Спустя несколько минут дворецкий возвратился, неся в руках пару резпых железных подсвечников, в которые вставлены были цельные сальные свечи.
— Ну, что? — спросил Максим Петрович.
— Проезжий, батюшка, военный и, кажись, начальный человек.
— Один?
— Нет, сударь. При нем служивый, — видно, денщик.
— Что, они очень продрогли?
— И, Господи!.. Насилу говорят. Служивые-то люди туда и сюда, а ямщик еле жив. Я велел втащить его в людские сени да оттирать снегом: совсем окоченел, сердечный! Ну, сударь, надоумил тебя Господь! Кабы ты не изволил приказать развести огонь за околицею, так пить бы им горькую чашу.
— А что, разве проезжие-то на огонек к нам выехали?
— Как же! Они с дороги сбились да плутали все по полю.
— Что, этот офицер парень молодой?
— Да, батюшка: ему, чай, и тридцати годков не будет.
— Ну что ж, зови его сюда.
— Просил пообождать. «Я, дескать, поразомнусь и отогреюсь немного, а то язык не шевелится».
— Ты проведал, кто он таков?
— Спрашивал у служивого: Василий Михайлович
Симский, прапорщик Преображенского полка; такой красивый собою, ловкий детина, и по всему видно, не из потешных каких, а роду хорошего. Сейчас спросил, как зовут тебя по имени и по отечеству.
— Вот что!.. Симский… Мне что-то сдается… сам, что ль, я знавал или слыхал о каких-то Симских, — не помню хорошенько. Ступай, Прокофий, скажи, чтоб ему изготовили постель в предбаннике. Покои-то в доме красивее, да в них холодненько. Денщика сведи в людскую; коли пьет, так поднеси ему добрую красоулю вина, а коли нет, так напоить сбитнем, а там чем Бог послал.
— Будет сыт, батюшка.
— Ямщика также, как он совсем оттает, напоите, накормите и спать положите; а лошадок его вели убрать Парфену, да чтобы задал им побольше овсеца. Ну, ступай, и коли проезжий офицер пообогрелся, проси его сюда.
— Слушаю, сударь… Да вот никак он и сам изволит идти.

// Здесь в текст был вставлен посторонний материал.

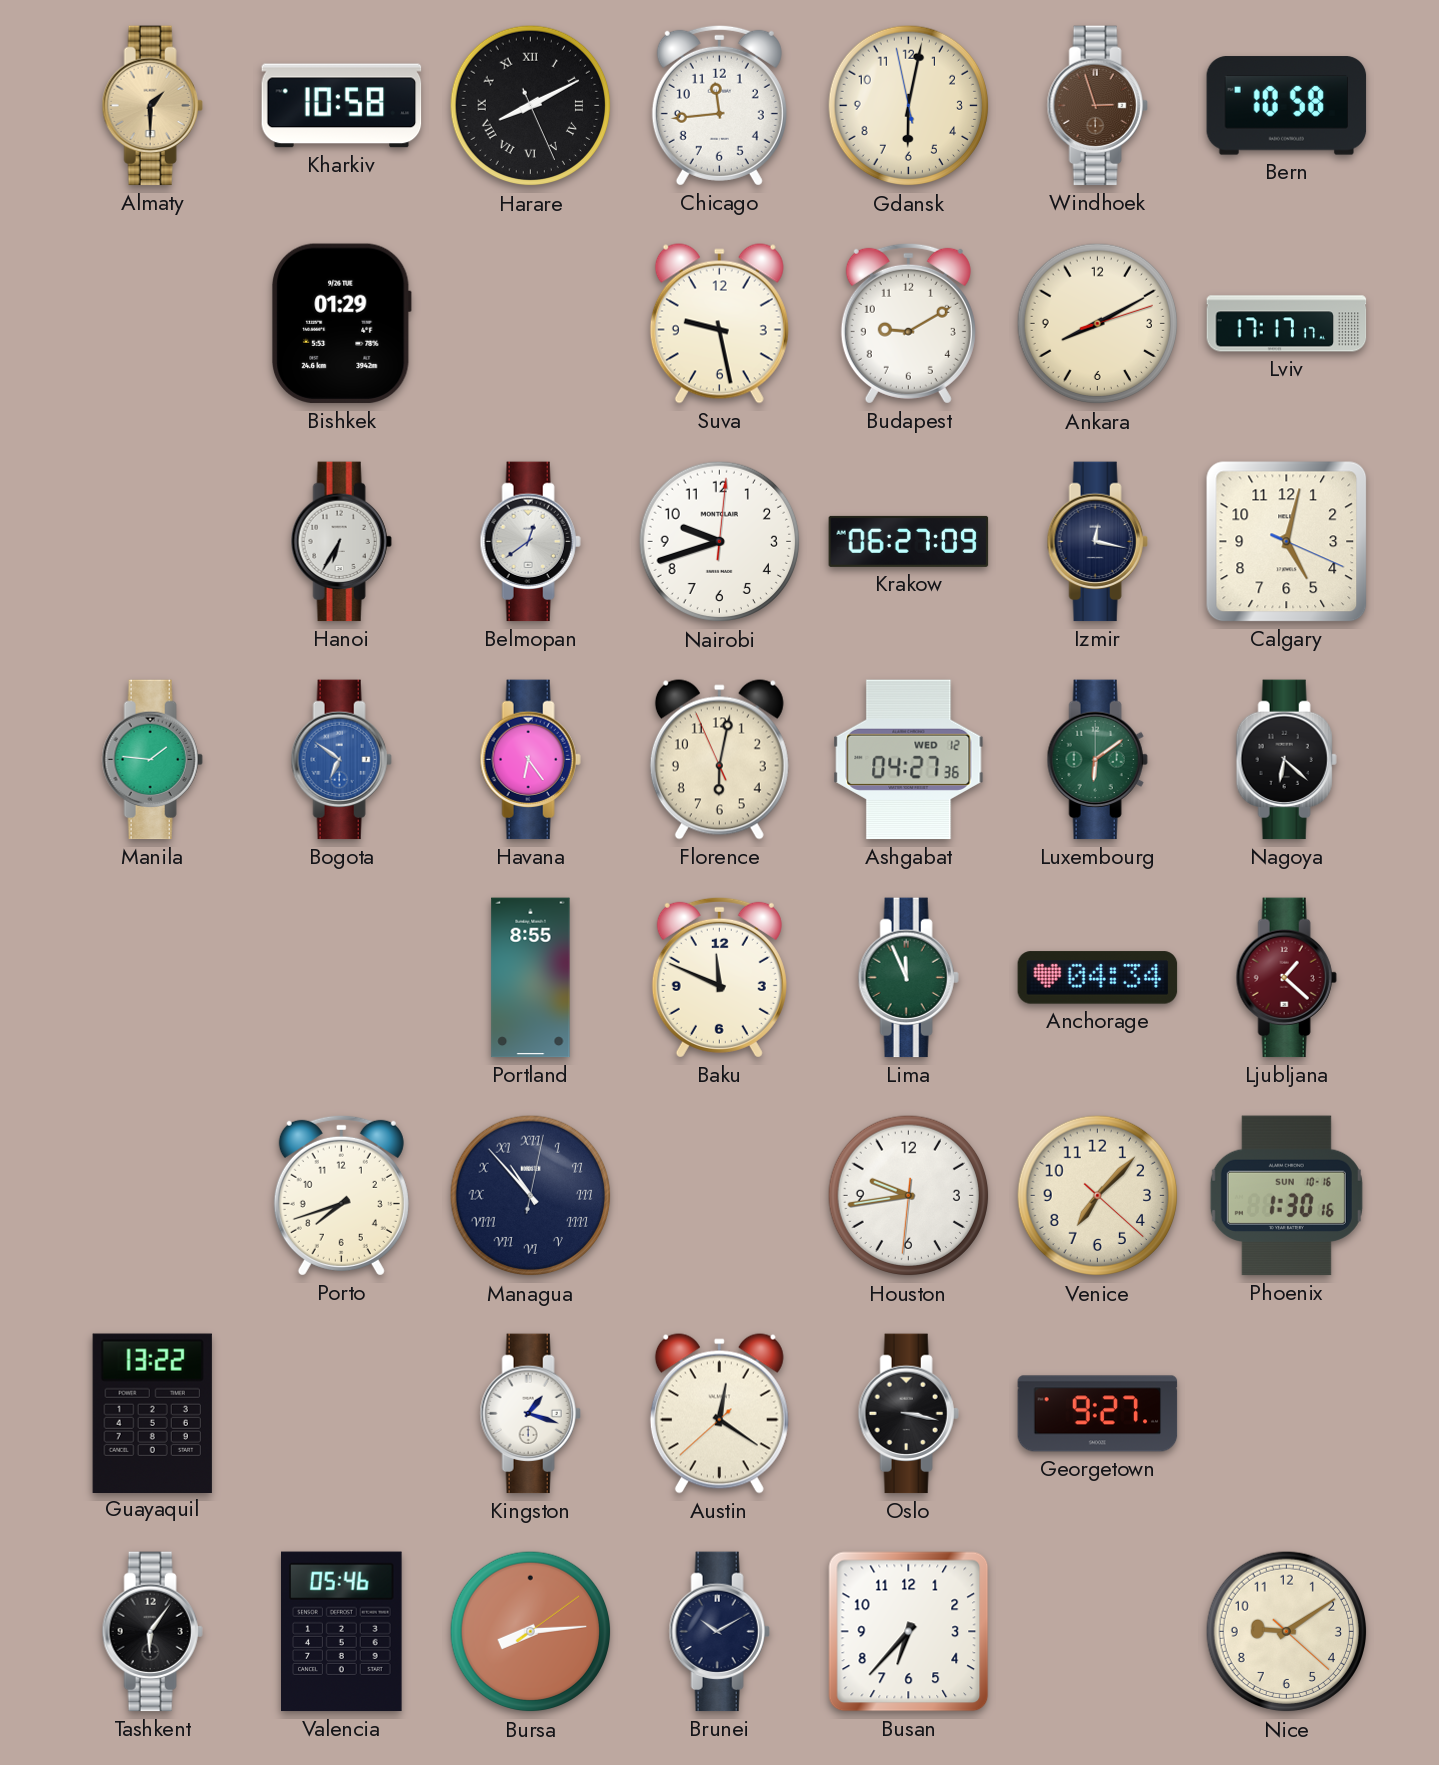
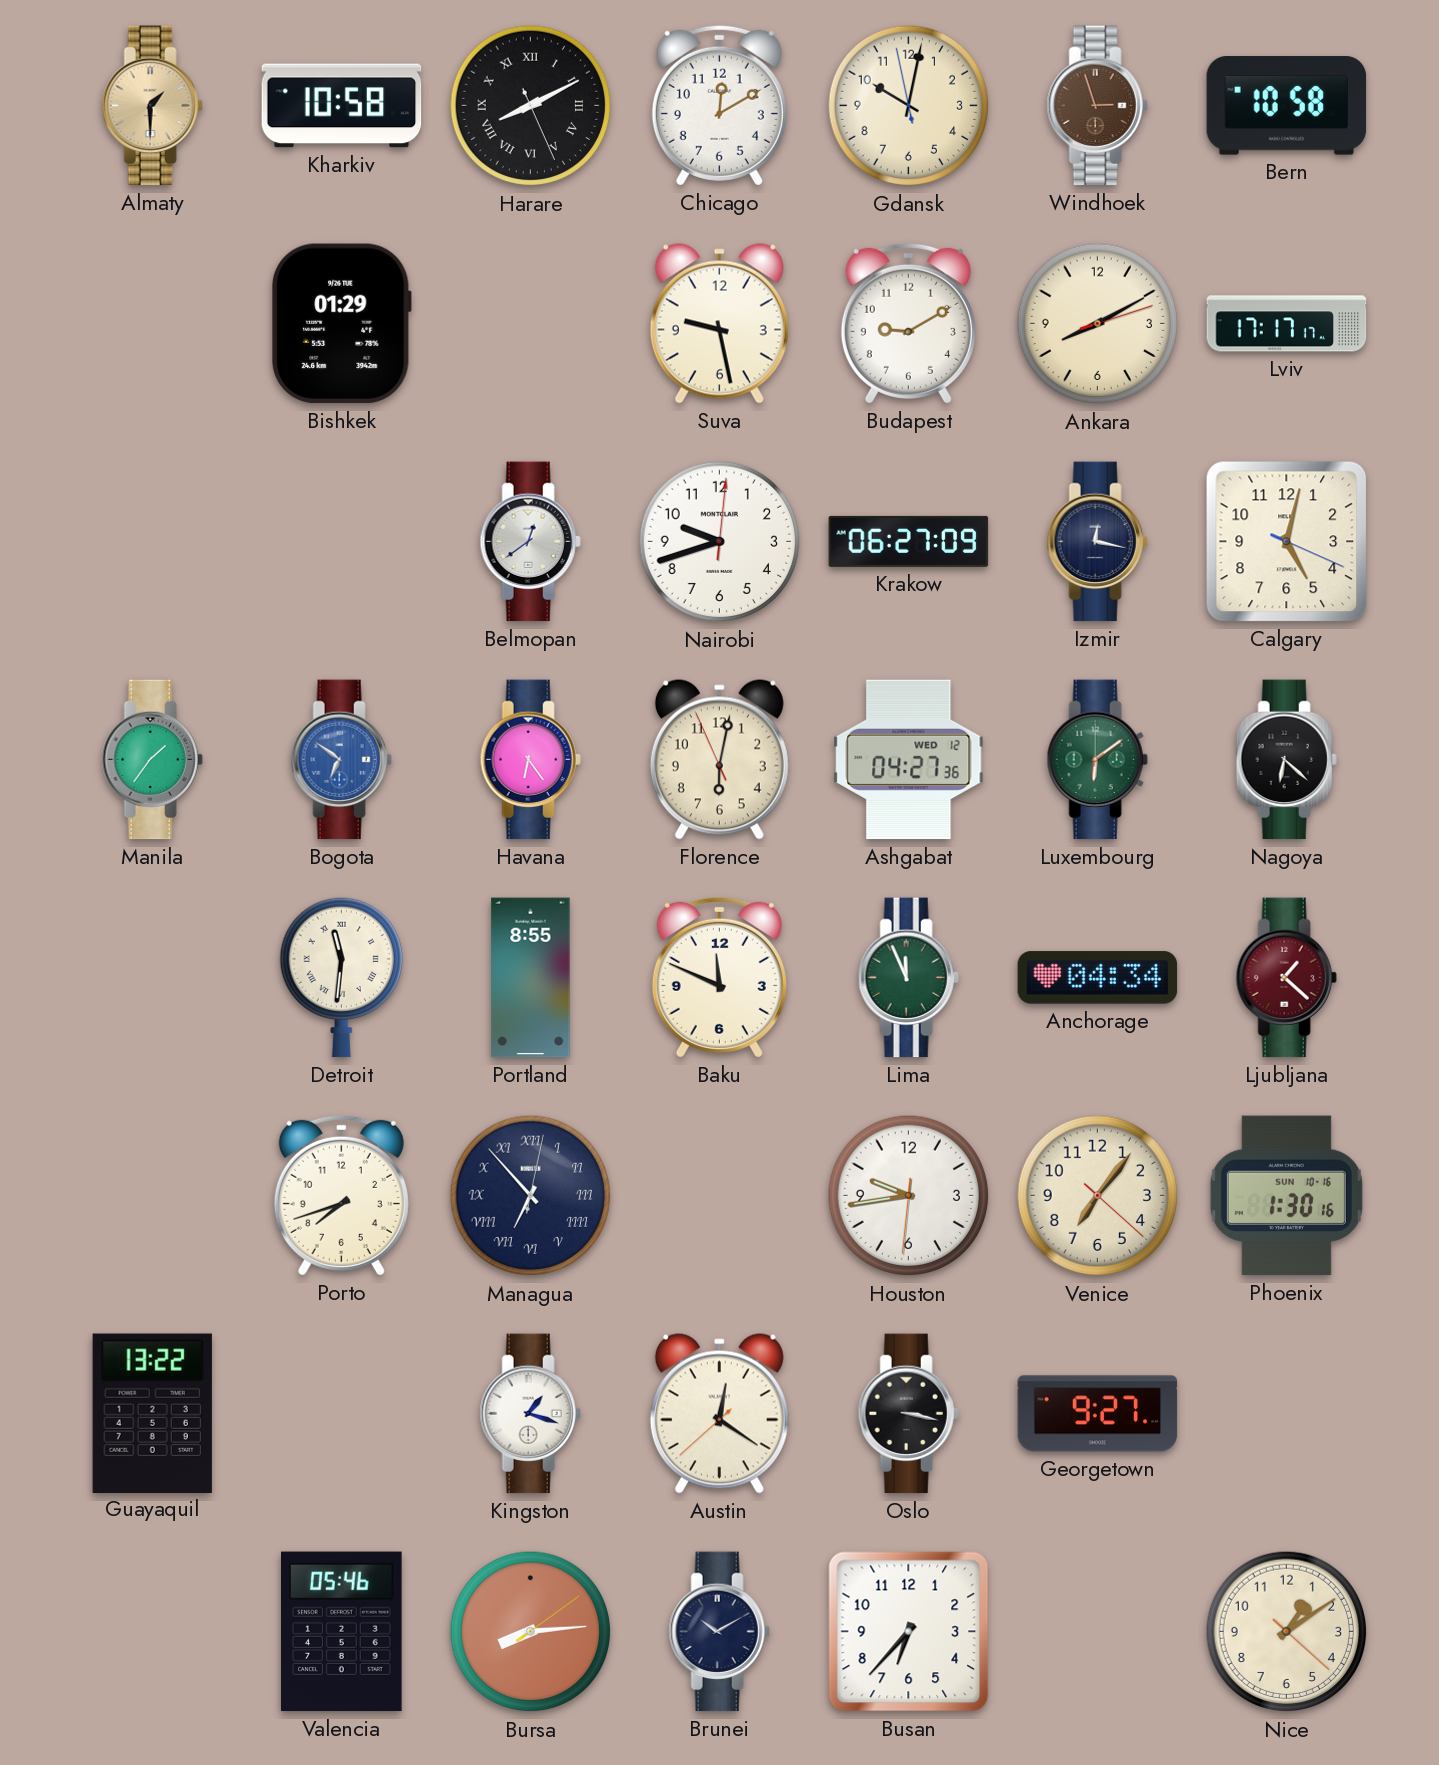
Chicago: 11:44 -> 12:10
Gdansk: 6:01 -> 10:01
Hanoi: 6:35 -> none
Manila: 1:46 -> 1:36
Detroit: none -> 11:31
Managua: 10:53 -> 6:53
Venice: 7:07 -> 7:06
Tashkent: 6:06 -> none
Nice: 9:09 -> 1:09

Долговязый Степка растворил дверь, и в комнату вошел молодой человек лет двадцати пяти. Этот проезжий был действительно замечательной наружности. Несмотря на багровый цвет его лица, которое горело от мороза, нельзя было не назвать его красавцем. Его черные глаза блистали умом и веселостию, а длинные шелковистые волосы расстилались крупными кудрями по широким плечам. На нем был мундир темно-зеленого цвета, весьма похожий на нынешние короткие однобортные сюртуки, с тою только разницею, что он был без воротника, на груди не сходился и что у него спереди на фалдах были большие клапаны, вырезанные по краям городками, а на руках широкие разрезные обшлага. Этот мундир был с медными золочеными пуговицами; под ним суконный камзол и нижнее платье, также темно-зеленые. На шее белый холстинный галстук с висячими концами, а на ногах высокие, по самое колено, сапоги с небольшими раструбами. Все украшение этого не слишком затейливого наряда состояло в том, что мундир, камзол, клапаны и обшлага обшиты были по борту золотым галуном, пальца в полтора шириною.
Максим Петрович встал.
Милости просим, Василий Михайлович! — сказал он, идя навстречу к своему гостю — Эй, Степка, стул!
— Зело благодарствую вам, высокопочтеннейший Максим Петрович, — промолвил офицер, кланяясь хозяину, — что вы меня, странного человека, изволили укрыть от холода и непогоды!
— Помилуй, батюшка, да за это нечего и спасибо сказать. Просим садиться.
— Всепокорнейше благодарю!
— Да зачем же на скамейке? Вот стул.
— Все равно, Максим Петрович. Пижайше прошу вас, не извольте себе чинить ради меня никакой турбации'.
— Турбации! — повторил про себя Максим Петрович, взглянув с удивлением на офицера. — Ну что, Василий Михайлович, — поотогрелся ли ты. — продолжал он, — Ведь погода-то не приведи Господи!
— Истину изволите говорить: совершеннейшее подобие морского штурма, или, паче сказать, смятение всех элементов.
— А по нашему просто: метель. Дозволь спросить: откуда путь держишь?
— Из Санкт-Петербурга. Ездил по указу начальства в Смоленск и Калугу; теперь пробираюсь в Москву.